If we are in a room with several people, the monitor of CO2 concentration can measure what percentage of the air we breathe in has been exhaled by other people. The mass balance showed that the measured CO2 concentration of about 1200 ppm means that almost 2% of the air in the room has already touched the lungs at least once. At this level, every 50 breaths a person takes into the room consists of air that has already been exhaled. Quantifying specific infection risk is more complicated because specific infection risk depends on a variety of factors that are still being studied in depth. Despite these caveats, it is clear that CO2 measurements offer a cost-effective solution to classify current risks from potentially infectious aerosols.
Putting this research into practice, Germany’s Federal Environment Agency has drawn up general guidelines for the health assessment of carbon dioxide in indoor air, including recommendations for SARS-CoV-2 – also relevant to COVID-19. Therefore, concentrations of <1000 ppm are hygienically harmless. The guidelines classify concentrations between 1,000 and 2,000 ppm as suspicious, and anything above 1,000 ppm as unacceptable. CO2 is also an important indicator of DGHK (German Association for Gifted Children) regarding school prevention.
Likewise, the UBA (Umweltbundesamt – German Environment Agency) working group on ventilation recommends the use of CO2 signal lamps for this purpose. The DGVU (Unfallkasse) went further, advocating a target of 700 ppm in classrooms during the pandemic. The latest findings are outlined in the UBA guide ‘School ventilation’ (15.10.20), created for the KMK (Kultusminister der Länder of the German Bundestag).
Ventilation means not only air exchange, but also heat loss in winter.

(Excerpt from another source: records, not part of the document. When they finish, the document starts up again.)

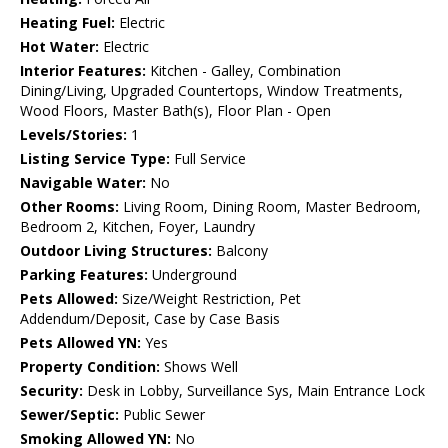
Heating Fuel:
Electric
Hot Water:
Electric
Interior Features:
Kitchen - Galley, Combination
Dining/Living, Upgraded Countertops, Window Treatments,
Wood Floors, Master Bath(s), Floor Plan - Open
Levels/Stories:
1
Listing Service Type:
Full Service
Navigable Water:
No
Other Rooms:
Living Room, Dining Room, Master Bedroom,
Bedroom 2, Kitchen, Foyer, Laundry
Outdoor Living Structures:
Balcony
Parking Features:
Underground
Pets Allowed:
Size/Weight Restriction, Pet
Addendum/Deposit, Case by Case Basis
Pets Allowed YN:
Yes
Property Condition:
Shows Well
Security:
Desk in Lobby, Surveillance Sys, Main Entrance Lock
Sewer/Septic:
Public Sewer
Smoking Allowed YN:
No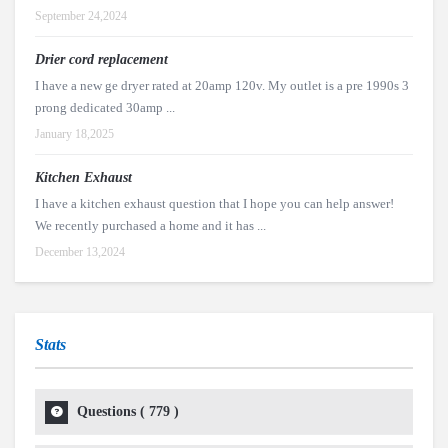
September 24,2024
Drier cord replacement
I have a new ge dryer rated at 20amp 120v. My outlet is a pre 1990s 3
prong dedicated 30amp ...
January 18,2025
Kitchen Exhaust
I have a kitchen exhaust question that I hope you can help answer!
We recently purchased a home and it has ...
December 13,2024
Stats
Questions (
779
)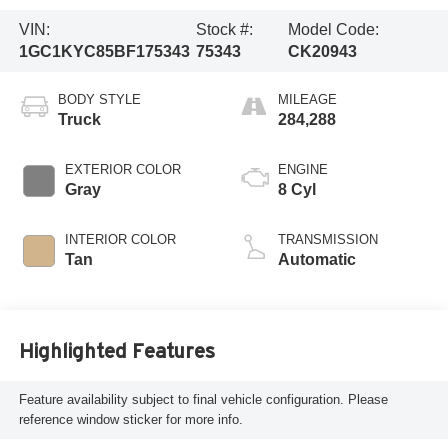
VIN:
Stock #:
Model Code:
1GC1KYC85BF175343
75343
CK20943
BODY STYLE
MILEAGE
Truck
284,288
EXTERIOR COLOR
ENGINE
Gray
8 Cyl
INTERIOR COLOR
TRANSMISSION
Tan
Automatic
Highlighted Features
Feature availability subject to final vehicle configuration. Please
reference window sticker for more info.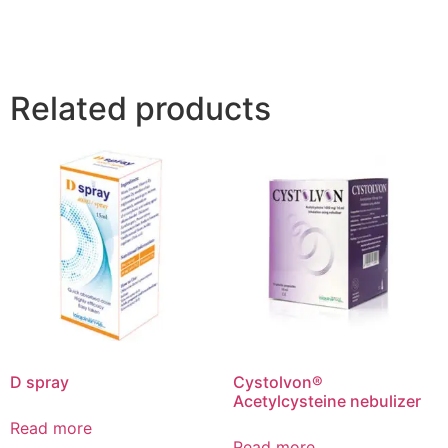
Related products
D spray
Cystolvon®
Acetylcysteine nebulizer
Read more
Read more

Sustainable strategies should also take this impact into account. In places where modern air conditioning technology with heat exchangers is not available, it is helpful to only monitor CO2 and demand-driven or regular manual cross ventilation. REHVA, the European Federation of Heating, Ventilating and Air-Conditioning Associations, has called for the installation of carbon dioxide monitors with traffic lights in school classrooms, “at least in schools where ventilation depends on open windows and/or grills”
To follow these strategies, CO2 monitor equipment must be reliable and easily placed where it is needed. Ideally, they would need to be connected, for example, to trigger an alarm when the CO2 concentration crosses a threshold, or even send an alarm to a building management network or to a smartphone over a wireless network. Wireless, battery-free sensors represent the ideal solution. Easy to install and easy to maintain, the sensor utilizes energy harvesting technology to absorb energy from the surrounding environment such as motion, light or temperature differences. This solution can be rapidly deployed without the need for special installation or wiring, allowing continuous monitoring of co2 levels in the surrounding air.
By sending measured values to receivers or gateways for further processing, alarms can be triggered and appropriate actions initiated. For example, indoor ventilation systems can be activated to reduce CO2 concentrations. Also, these CO2 sensors have a wide range to work within standard ecosystems such as the EnOcean Alliance. This means they can easily be combined with other devices that are integral to COVID-19 measures, such as room occupancy sensors and access control.